Ora, la stessa coppia (coinvolgendo in gran parte lo stesso cast) prova a replicare la formula in questo Sin City - Una donna per cui uccidere: sequel tratto dall'omonima graphic novel di Miller, che si avvale anche della tecnologia, nel frattempo divenuta dilagante nel cinema americano, del 3D.
Due settimane prima dell'uscita italiana del film, e a ridosso della sua proiezione durante il Romics (che ha conferito loro il suo premio speciale, il Romics d'Oro), Miller e Rodriguez sono venuti a Roma a presentare la pellicola alla stampa; dando vita a un incontro affollatissimo e ricco di spunti di riflessione sul lavoro di cineasta, su quello di fumettista e sui sempre più frequenti contatti tra i due mondi.
L'evoluzione tecnica e il consolidamento di un team
Rodriguez ha introdotto la conferenza stampa spiegando le differenze, a livello tecnico, tra la lavorazione del primo Sin City e quella di questo sequel: "All'epoca del primo film la situazione era molto diversa, gli attori e la troupe non conoscevano la tecnica del green screen, e in gran parte si sono dovuti fidare. Questa volta, tutti si sono sentiti più a loro agio, visto che gli attori nel frattempo si erano abituati a questa tecnica. L'innovazione maggiore è stata quella del 3D: grazie ad essa, i disegni di Frank e il suo universo prendono vita in maniera più forte.

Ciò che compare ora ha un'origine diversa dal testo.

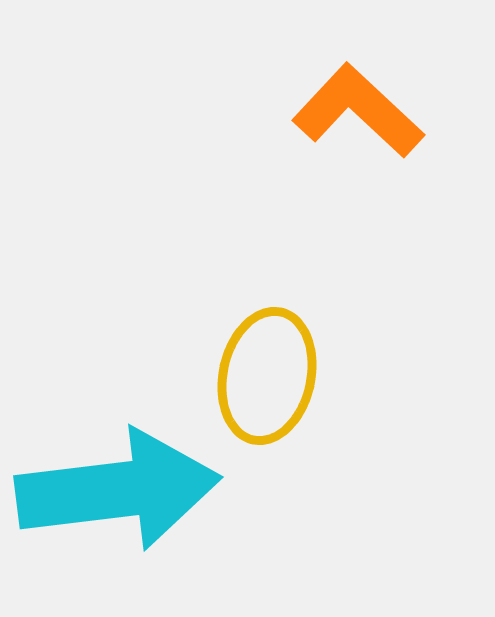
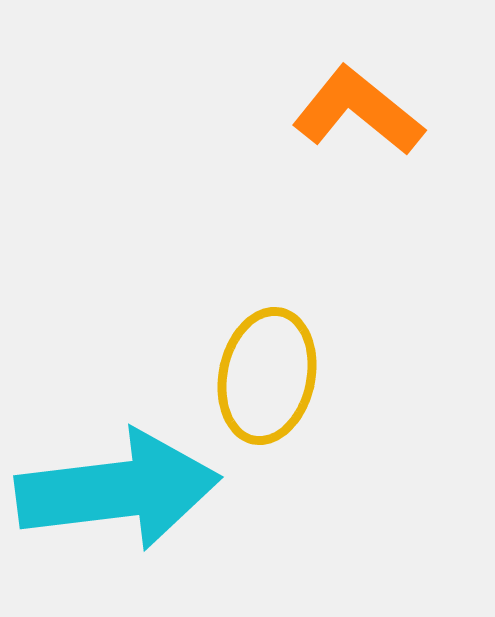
orange L-shape: rotated 4 degrees counterclockwise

A questo proposito, è interessante guardare il film prima in 3D e poi nella versione bidimensionale: si capisce quanto la stereoscopia porti, in più, all'universo di Frank. E' un universo molto astratto, con immagini asciutte; molti film in 3D sono piene di dettagli, lo sguardo non sa dove posarsi: qui invece, al contrario, è tutto all'insegna dell'essenzialità e lo sguardo si dirige subito sugli elementi fondamentali." "E' vero, l'uso del 3D aiuta a concentrarci su ciò che è necessario, funzionale alla narrazione", ha confermato Miller. "All'epoca del primo film, veramente, anch'io avevo difficoltà a fidarmi. Poi, però, abbiamo fatto una full immersion nelle tecniche che ci avrebbero permesso di realizzare il film: tanto che alla fine non chiedevo più a Robert 'è possibile realizzare questa particolare scena?' ma piuttosto "come la faremo?'" Qualcuno chiede poi dettagli sulla divisione del lavoro tra i due sul set. "Siamo stati complementari", ha risposto Rodriguez. "Spesso uno completava il lavoro dell'altro, visto che in gran parte avevamo le stesse idee. Spesso, alla fine, quando un'idea finiva nel film, era difficile dire poi da chi venisse. La collaborazione è stata molto forte, il punto di partenza era che entrambi amavamo il fumetto. Soprattutto, ci siamo divertiti davvero molto." "Quasi subito ho realizzato che le cose su cui discutevamo, in realtà, erano solo maniere diverse per raggiungere lo stesso obiettivo", ha detto Miller. "Ho capito che, in realtà, siamo fratelli separati alla nascita".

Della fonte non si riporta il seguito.